Authored by Gordon Siess
The new accounting standard requires that a not-for-profit entity disclose in the notes to its financial statements relevant information about the liquidity of assets, including restrictions and self-imposed limits on the use of particular items. The disclosures must be presented in two formats:
- A narrative explanation about the entity’s policies on managing funds to meet day-to-day cash needs for general expenditures within one year of the date of the statement of financial position, and
- Numerical details about actual liquid assets available to meet general expenditures within one year of the date of the statement of financial position. The availability of a financial asset may be affected by (1) the nature of the asset, (2) any external limits imposed by donors, grantors, laws, and contracts with others and (3) any internal limits imposed by governing board decisions.

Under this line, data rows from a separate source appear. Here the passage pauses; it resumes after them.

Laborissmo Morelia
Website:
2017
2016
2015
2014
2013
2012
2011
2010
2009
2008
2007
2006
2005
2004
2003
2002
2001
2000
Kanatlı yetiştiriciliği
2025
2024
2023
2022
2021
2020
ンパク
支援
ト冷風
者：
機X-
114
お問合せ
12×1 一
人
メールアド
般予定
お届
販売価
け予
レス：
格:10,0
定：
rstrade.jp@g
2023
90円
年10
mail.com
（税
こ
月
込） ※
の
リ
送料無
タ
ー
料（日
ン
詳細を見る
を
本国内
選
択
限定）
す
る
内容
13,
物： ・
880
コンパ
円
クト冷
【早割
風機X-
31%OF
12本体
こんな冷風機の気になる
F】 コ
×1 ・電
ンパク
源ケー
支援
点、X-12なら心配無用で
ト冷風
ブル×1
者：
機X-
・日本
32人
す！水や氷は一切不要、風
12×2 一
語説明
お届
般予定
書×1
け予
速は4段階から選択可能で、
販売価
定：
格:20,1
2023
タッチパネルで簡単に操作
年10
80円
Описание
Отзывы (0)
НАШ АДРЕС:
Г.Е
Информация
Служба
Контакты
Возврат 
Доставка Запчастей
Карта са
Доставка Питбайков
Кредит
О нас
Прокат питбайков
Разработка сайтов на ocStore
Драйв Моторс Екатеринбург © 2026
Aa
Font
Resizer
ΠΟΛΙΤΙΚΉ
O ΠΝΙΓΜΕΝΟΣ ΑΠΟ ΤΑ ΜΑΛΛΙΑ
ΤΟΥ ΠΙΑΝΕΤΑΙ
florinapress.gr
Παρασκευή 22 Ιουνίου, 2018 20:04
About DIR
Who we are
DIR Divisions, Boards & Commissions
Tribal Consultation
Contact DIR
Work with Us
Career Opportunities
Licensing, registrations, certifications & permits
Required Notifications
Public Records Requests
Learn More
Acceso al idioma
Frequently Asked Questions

The Financial Accounting Standards Board (FASB) is allowing flexibility in how entities disclose the numerical details, as long as the methods are applied consistently and reported transparently. Larger organizations (like major research universities) might present the numbers in tables or charts, but smaller organizations might need to provide nothing more than a few simple lines.
This new standard is effective for fiscal years beginning after December 15, 2017, so now is the time to begin working on how your organization will be disclosing this qualitative and quantitative information in your financial statements. The following are two examples of what the new required disclosure will look like:
The Theater’s working capital and cash flows have seasonal variations during the year attributable to the annual cash receipts for subscriptions and a concentration of contributions received near calendar year-end. To manage liquidity the Theater maintains a line of credit of $3 million with a bank that is drawn upon as needed during the year to manage cash flow and is then repaid in full by the end of the fiscal year.
The following reflects the Theater’s financial assets as of the statement of financial position date, reduced by amounts not available for general use within one year of the statement of financial position date because of contractual or donor-imposed restrictions or internal designations. Amounts available include the Board-approved appropriation from the endowment fund for the following year as well as donor-restricted amounts that are available for general expenditure in the following year. Amounts not available include amounts set aside for operating and other reserves that could be drawn upon if the board of directors approves that action.
|Current assets, excluding nonfinancial assets||$3,183,318||$2,710,890|
|Add: endowment fund appropriation for following year||547,700||591,554|
|Subtract: cash restricted by lessor to specific uses||(942,941)||(823,430)|
|Subtract: donor restrictions for specific purposes||(250,000)|
|Subtract: board-designated operating reserves and other||(225,129)||(299,011)|
|Financial assets available to meet cash needs for general expenditure within one year||$2,312,948||$2,180,003|
Not-for-profit A’s financial assets available within one year of the statement of financial position date for general expenditure are as follows:
|Cash and cash equivalents||$ 4,575|
|Accounts and interest receivable||2,130|
|Other investments appropriate for current use||10,804|
Not-for-profit A’s endowment funds consist of donor-restricted endowments and a quasi-endowment. Income from donor-restricted endowments is restricted for specific purposes and, therefore, is not available for general expenditure. The quasi-endowment has a spending rate of 5 percent, $1.65 million of appropriations from the quasi-endowment will be available within the next 12 months.
As part of not-for-profit A’s liquidity management, it has a policy to structure its financial assets to be available as its general expenditures, liabilities and other obligations come due. In addition, not-for-profit A invests cash in excess of daily requirements in short-term investments. To help manage unanticipated liquidity needs, not-for-profit A has committed lines of credit in the amount of $20 million, which it could draw upon. Additionally, not-for-profit A has a quasi-endowment of $33 million. Although not-for-profit A does not intend to spend from its quasi-endowment other than amounts appropriated for general expenditure as part of its annual budget approval and appropriation process, amounts from its quasi endowment could be made available if necessary. However, both the quasi-endowment and donor-restricted endowments contain investments with lock-up provisions that would reduce the total investments that could be made available.